## REQUIRED WORK
Reproduce the listing in full, exactly as written, but without images.

## EXCERPTED RECORDS

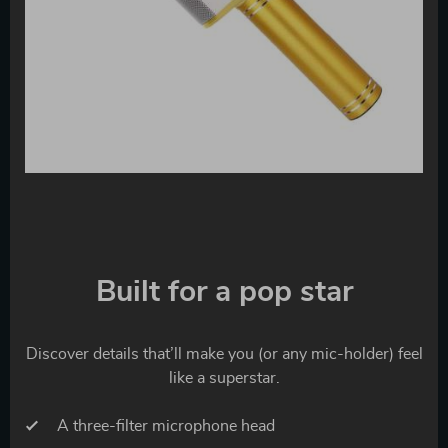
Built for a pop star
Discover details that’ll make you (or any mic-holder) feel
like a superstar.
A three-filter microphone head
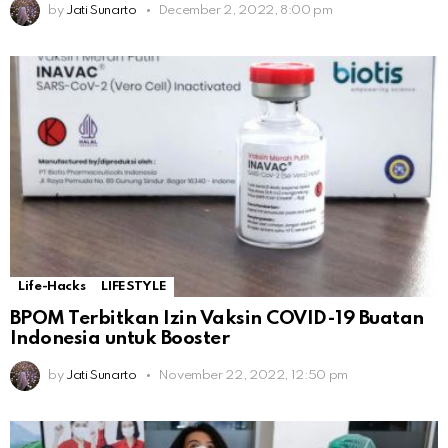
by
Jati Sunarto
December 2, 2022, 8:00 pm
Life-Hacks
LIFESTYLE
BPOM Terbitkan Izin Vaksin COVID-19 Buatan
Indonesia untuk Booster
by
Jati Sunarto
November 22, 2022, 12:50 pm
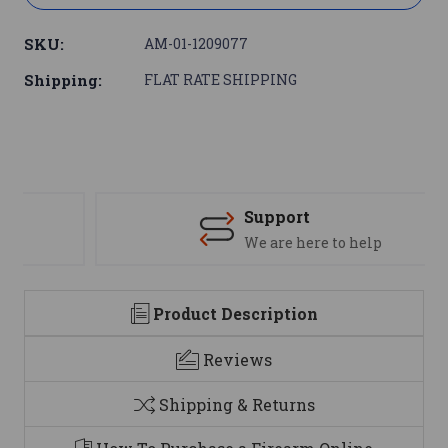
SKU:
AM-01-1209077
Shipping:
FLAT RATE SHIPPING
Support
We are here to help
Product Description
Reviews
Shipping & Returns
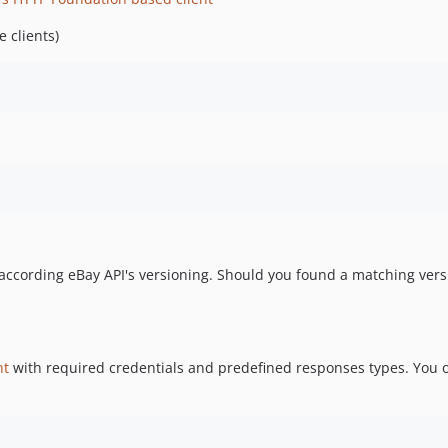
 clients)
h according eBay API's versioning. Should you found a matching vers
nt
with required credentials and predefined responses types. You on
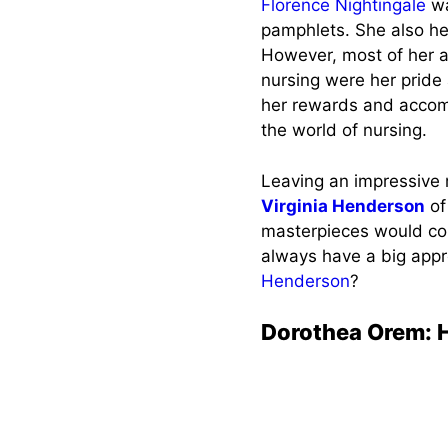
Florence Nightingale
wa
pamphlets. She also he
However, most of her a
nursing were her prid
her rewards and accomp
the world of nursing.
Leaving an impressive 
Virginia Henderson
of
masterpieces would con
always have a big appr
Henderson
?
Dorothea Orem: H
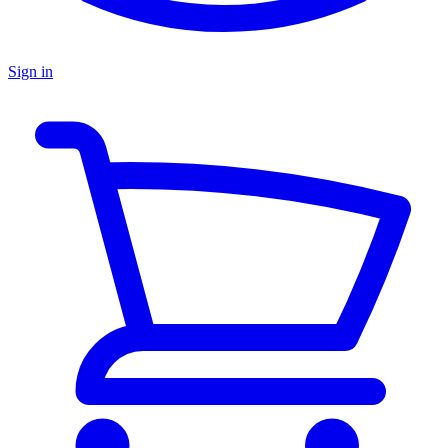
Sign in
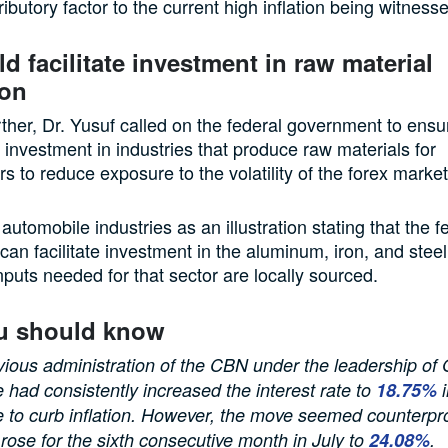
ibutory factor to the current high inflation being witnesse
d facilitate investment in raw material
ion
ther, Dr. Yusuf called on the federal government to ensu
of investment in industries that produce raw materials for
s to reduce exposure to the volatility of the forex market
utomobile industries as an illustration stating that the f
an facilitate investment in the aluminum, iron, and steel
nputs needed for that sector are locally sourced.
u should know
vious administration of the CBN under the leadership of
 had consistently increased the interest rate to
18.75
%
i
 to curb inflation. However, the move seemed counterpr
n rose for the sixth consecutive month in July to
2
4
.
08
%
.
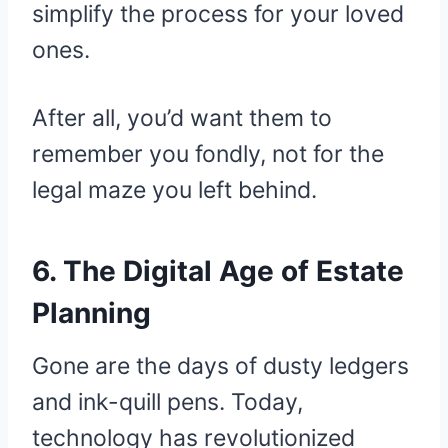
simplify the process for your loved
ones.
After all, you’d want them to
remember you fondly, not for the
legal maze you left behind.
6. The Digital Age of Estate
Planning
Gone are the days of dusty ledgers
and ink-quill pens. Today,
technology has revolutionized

## REPLY
Built for a pop star
Discover details that’ll make you (or any mic-holder) feel
like a superstar.
A three-filter microphone head
by
Jati Sunarto
December 2, 2022, 8:00 pm
Life-Hacks
LIFESTYLE
BPOM Terbitkan Izin Vaksin COVID-19 Buatan
Indonesia untuk Booster
by
Jati Sunarto
November 22, 2022, 12:50 pm
SKU:
AM-01-1209077
Shipping:
FLAT RATE SHIPPING
Support
We are here to help
Product Description
Reviews
Shipping & Returns
 clients)
h according eBay API's versioning. Should you found a matching vers
nt
with required credentials and predefined responses types. You on
Florence Nightingale
wa
pamphlets. She also he
However, most of her a
nursing were her prid
her rewards and accomp
the world of nursing.
Leaving an impressive 
Virginia Henderson
of
masterpieces would con
always have a big appr
Henderson
?
Dorothea Orem: H
Sign in
ibutory factor to the current high inflation being witnesse
d facilitate investment in raw material
ion
ther, Dr. Yusuf called on the federal government to ensu
of investment in industries that produce raw materials for
s to reduce exposure to the volatility of the forex market
utomobile industries as an illustration stating that the f
an facilitate investment in the aluminum, iron, and steel
nputs needed for that sector are locally sourced.
u should know
vious administration of the CBN under the leadership of
 had consistently increased the interest rate to
18.75
%
i
 to curb inflation. However, the move seemed counterpr
n rose for the sixth consecutive month in July to
2
4
.
08
%
.
simplify the process for your loved
ones.
After all, you’d want them to
remember you fondly, not for the
legal maze you left behind.
6. The Digital Age of Estate
Planning
Gone are the days of dusty ledgers
and ink-quill pens. Today,
technology has revolutionized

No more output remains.